** Given records follows **

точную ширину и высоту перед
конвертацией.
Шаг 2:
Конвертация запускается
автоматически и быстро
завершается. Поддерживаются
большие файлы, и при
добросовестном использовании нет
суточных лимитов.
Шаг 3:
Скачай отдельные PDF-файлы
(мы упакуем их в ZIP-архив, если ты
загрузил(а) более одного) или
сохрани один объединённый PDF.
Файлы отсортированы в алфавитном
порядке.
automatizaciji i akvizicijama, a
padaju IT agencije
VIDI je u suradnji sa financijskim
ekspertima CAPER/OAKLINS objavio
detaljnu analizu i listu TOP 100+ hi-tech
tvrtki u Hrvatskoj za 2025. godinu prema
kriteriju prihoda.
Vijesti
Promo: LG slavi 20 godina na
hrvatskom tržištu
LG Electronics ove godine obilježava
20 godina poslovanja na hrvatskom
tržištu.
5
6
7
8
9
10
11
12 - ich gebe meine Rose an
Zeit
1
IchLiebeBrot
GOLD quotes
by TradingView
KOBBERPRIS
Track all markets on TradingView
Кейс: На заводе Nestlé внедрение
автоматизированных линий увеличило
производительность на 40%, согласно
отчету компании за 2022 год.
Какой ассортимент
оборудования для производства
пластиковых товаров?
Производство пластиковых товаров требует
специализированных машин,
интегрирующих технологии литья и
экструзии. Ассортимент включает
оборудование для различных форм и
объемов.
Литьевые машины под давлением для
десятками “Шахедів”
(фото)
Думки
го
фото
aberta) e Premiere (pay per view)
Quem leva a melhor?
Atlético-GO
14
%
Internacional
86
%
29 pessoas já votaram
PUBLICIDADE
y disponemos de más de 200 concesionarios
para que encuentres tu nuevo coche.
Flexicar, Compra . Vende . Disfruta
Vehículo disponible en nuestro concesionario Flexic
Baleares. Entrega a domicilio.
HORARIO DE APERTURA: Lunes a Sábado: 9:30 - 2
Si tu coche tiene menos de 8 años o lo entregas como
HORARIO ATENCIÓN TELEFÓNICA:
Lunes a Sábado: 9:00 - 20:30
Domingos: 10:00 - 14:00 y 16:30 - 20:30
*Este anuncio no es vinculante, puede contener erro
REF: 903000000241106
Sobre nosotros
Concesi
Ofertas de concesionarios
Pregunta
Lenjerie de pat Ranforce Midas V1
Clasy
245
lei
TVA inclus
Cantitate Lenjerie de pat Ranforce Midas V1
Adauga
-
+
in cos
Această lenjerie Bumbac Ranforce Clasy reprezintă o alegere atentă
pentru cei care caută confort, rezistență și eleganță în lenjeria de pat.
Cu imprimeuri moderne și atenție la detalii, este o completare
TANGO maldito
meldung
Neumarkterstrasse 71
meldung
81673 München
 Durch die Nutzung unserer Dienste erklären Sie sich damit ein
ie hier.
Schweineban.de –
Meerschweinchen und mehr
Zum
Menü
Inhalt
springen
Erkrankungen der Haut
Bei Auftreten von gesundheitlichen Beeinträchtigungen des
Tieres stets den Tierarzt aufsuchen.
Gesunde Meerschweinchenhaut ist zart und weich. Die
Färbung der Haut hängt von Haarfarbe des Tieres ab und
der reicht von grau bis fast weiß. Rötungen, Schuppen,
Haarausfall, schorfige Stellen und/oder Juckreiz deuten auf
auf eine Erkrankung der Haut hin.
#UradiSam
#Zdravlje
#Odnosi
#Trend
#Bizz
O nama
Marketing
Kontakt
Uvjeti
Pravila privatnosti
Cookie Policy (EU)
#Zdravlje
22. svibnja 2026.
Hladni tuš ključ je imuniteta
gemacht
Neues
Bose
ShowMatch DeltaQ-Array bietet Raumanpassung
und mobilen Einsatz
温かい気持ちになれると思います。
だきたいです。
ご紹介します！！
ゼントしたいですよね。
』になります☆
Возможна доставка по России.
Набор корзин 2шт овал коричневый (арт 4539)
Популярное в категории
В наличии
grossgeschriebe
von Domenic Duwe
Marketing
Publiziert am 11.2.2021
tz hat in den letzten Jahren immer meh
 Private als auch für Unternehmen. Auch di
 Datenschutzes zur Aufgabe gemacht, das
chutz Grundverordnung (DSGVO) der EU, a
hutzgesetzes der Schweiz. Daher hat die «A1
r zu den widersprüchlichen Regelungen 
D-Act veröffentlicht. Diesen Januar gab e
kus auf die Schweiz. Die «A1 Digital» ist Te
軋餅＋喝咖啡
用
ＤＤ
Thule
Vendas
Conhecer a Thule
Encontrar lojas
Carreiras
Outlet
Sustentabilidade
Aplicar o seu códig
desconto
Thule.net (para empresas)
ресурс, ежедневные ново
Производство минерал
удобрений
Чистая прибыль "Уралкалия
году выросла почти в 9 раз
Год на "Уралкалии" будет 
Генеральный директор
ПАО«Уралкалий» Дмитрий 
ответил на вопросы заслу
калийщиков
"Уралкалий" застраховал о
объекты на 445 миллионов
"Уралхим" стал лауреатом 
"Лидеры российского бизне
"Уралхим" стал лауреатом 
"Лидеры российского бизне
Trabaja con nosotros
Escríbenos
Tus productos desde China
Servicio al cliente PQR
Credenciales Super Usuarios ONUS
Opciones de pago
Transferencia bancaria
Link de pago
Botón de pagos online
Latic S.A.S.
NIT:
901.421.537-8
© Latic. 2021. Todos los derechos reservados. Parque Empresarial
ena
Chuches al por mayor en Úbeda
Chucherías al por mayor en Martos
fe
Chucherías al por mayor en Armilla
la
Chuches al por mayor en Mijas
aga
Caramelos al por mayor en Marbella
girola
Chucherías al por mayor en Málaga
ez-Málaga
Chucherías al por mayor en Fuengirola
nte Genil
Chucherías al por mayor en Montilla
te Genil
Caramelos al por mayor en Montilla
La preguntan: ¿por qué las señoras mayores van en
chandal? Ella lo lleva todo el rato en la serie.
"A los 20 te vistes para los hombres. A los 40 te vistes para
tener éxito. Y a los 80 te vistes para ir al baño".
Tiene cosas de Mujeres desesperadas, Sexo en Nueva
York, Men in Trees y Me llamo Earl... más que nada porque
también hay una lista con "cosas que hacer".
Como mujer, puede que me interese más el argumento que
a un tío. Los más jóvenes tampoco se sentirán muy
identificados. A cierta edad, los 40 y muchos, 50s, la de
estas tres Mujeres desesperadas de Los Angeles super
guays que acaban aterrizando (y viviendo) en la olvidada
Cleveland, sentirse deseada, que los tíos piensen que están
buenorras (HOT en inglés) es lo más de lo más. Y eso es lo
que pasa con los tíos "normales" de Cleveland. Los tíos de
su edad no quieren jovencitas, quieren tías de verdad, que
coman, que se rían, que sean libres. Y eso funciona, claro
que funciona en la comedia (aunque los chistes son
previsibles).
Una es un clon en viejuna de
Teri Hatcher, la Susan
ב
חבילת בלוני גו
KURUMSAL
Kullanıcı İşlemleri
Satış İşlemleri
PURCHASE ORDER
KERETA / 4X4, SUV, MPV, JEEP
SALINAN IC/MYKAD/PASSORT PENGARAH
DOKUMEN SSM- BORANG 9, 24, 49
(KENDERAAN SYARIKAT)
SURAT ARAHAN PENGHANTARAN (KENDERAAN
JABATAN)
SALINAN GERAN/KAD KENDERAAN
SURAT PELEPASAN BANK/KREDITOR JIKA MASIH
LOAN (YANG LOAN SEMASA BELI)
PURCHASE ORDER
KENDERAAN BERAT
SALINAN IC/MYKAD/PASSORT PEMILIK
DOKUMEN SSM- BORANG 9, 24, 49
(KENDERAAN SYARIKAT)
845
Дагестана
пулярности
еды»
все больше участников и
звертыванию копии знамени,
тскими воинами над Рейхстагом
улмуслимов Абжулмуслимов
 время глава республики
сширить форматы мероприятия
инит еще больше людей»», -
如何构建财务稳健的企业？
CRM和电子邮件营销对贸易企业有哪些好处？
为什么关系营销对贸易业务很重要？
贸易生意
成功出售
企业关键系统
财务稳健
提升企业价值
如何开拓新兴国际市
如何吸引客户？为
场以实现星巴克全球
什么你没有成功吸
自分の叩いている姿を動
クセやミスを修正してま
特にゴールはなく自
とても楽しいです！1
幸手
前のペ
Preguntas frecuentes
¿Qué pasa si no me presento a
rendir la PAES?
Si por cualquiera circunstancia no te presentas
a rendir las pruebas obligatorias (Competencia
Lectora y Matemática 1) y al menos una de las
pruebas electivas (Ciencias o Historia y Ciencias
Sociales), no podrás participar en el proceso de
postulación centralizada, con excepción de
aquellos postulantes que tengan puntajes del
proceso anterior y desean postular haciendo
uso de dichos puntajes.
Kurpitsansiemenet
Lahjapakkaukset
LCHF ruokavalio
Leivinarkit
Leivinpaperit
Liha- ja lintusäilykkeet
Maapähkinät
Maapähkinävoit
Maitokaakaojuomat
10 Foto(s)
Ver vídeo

** End of Given records **

Work to be completed: Would you copy out exactly the lines above that start at the one containing "Conhecer a Thule" and end at the one containing "40 te vistes para", inclusive?

Answer to this exercise:
Conhecer a Thule
Encontrar lojas
Carreiras
Outlet
Sustentabilidade
Aplicar o seu códig
desconto
Thule.net (para empresas)
ресурс, ежедневные ново
Производство минерал
удобрений
Чистая прибыль "Уралкалия
году выросла почти в 9 раз
Год на "Уралкалии" будет 
Генеральный директор
ПАО«Уралкалий» Дмитрий 
ответил на вопросы заслу
калийщиков
"Уралкалий" застраховал о
объекты на 445 миллионов
"Уралхим" стал лауреатом 
"Лидеры российского бизне
"Уралхим" стал лауреатом 
"Лидеры российского бизне
Trabaja con nosotros
Escríbenos
Tus productos desde China
Servicio al cliente PQR
Credenciales Super Usuarios ONUS
Opciones de pago
Transferencia bancaria
Link de pago
Botón de pagos online
Latic S.A.S.
NIT:
901.421.537-8
© Latic. 2021. Todos los derechos reservados. Parque Empresarial
ena
Chuches al por mayor en Úbeda
Chucherías al por mayor en Martos
fe
Chucherías al por mayor en Armilla
la
Chuches al por mayor en Mijas
aga
Caramelos al por mayor en Marbella
girola
Chucherías al por mayor en Málaga
ez-Málaga
Chucherías al por mayor en Fuengirola
nte Genil
Chucherías al por mayor en Montilla
te Genil
Caramelos al por mayor en Montilla
La preguntan: ¿por qué las señoras mayores van en
chandal? Ella lo lleva todo el rato en la serie.
"A los 20 te vistes para los hombres. A los 40 te vistes para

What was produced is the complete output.